The downside of that is now I’m in a period in my own writing where I stare at what I’ve written and don’t feel satisfied with it. I keep knowing that something’s not quite right, that I need to make it better somehow, but I’m blind into figuring out how to do that. I’m slowly coming out of that rut, trying to put a new perspective on how I do my own writing, and it’s helping so far.
But, back to your post, since this is a not a good place to rant about my own writing problems (I have my own blog for that). I think sometimes big authors get big heads – that they think their writing is perfect just as it is and they’re uncomfortable having it fiddled with. Some people I’ve edited before are like that now – they’ve gotten such good reviews in the past that they don’t understand why the thing they gave me to read is so covered in red that it looks like a serial killing took place. What they fail to realize is one simple rule that my creative writing teacher taught us back in college: There are no good writers – only great editors.

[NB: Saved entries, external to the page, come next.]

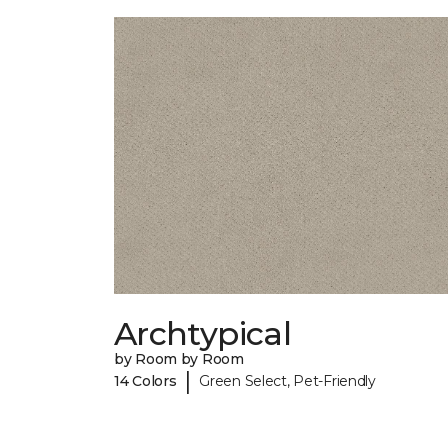
Archtypical
by Room by Room
|
14 Colors
Green Select, Pet-Friendly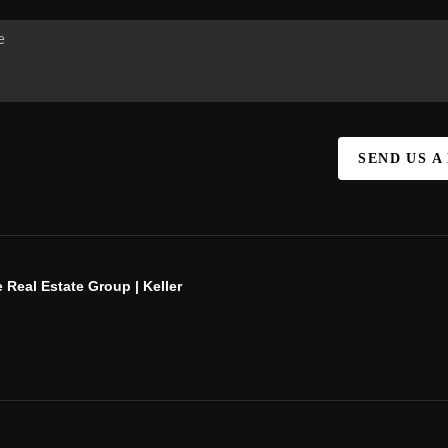
SEND US A
 Real Estate Group | Keller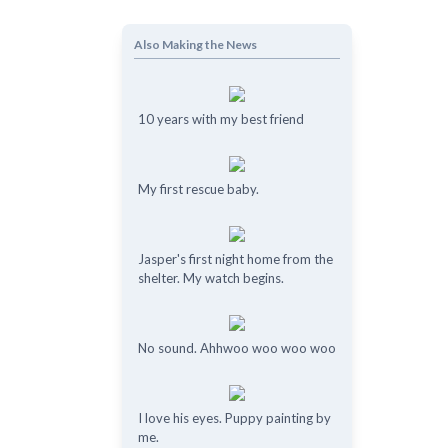
Also Making the News
10 years with my best friend
My first rescue baby.
Jasper's first night home from the
shelter. My watch begins.
No sound. Ahhwoo woo woo woo
I love his eyes. Puppy painting by
me.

Hmm, which leads me to wonder…
Do you sometimes feel the urge to put out your editing pencil when you read your husband’s work?
That didn’t sound right… lol.
Nothing drives me crazier than to be reading a book and come across errors in grammar or spelling. I am by no means an expert and make plenty of mistakes myself, but to read a finished published work that has not been properly proofread is sloppy, or lazy, or both. It certainly lessens my enjoyment of the work and makes me think twice about reading anything else by that author.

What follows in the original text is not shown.